[Exercise data — start]

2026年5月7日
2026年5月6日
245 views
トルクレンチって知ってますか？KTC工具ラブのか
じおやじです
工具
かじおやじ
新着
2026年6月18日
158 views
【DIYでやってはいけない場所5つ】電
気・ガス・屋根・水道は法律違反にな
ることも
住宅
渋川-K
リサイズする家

[Exercise data — finish]
[Exercise data — start]

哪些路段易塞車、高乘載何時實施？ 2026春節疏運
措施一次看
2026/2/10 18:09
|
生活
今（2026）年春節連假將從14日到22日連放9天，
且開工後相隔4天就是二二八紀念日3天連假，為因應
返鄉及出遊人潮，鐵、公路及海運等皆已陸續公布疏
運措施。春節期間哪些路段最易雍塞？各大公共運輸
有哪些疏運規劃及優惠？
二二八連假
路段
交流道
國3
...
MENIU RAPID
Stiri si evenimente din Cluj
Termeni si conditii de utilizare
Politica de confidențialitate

[Exercise data — finish]

• _Problem_
From the line containing "且開工後相隔4天就是二二八紀念日3天連假，為因應" down to the line containing "Politica de confidențialitate" in the material above, reproduce every line exactly, including the two end lines.

• _Response to the exercise_
且開工後相隔4天就是二二八紀念日3天連假，為因應
返鄉及出遊人潮，鐵、公路及海運等皆已陸續公布疏
運措施。春節期間哪些路段最易雍塞？各大公共運輸
有哪些疏運規劃及優惠？
二二八連假
路段
交流道
國3
...
MENIU RAPID
Stiri si evenimente din Cluj
Termeni si conditii de utilizare
Politica de confidențialitate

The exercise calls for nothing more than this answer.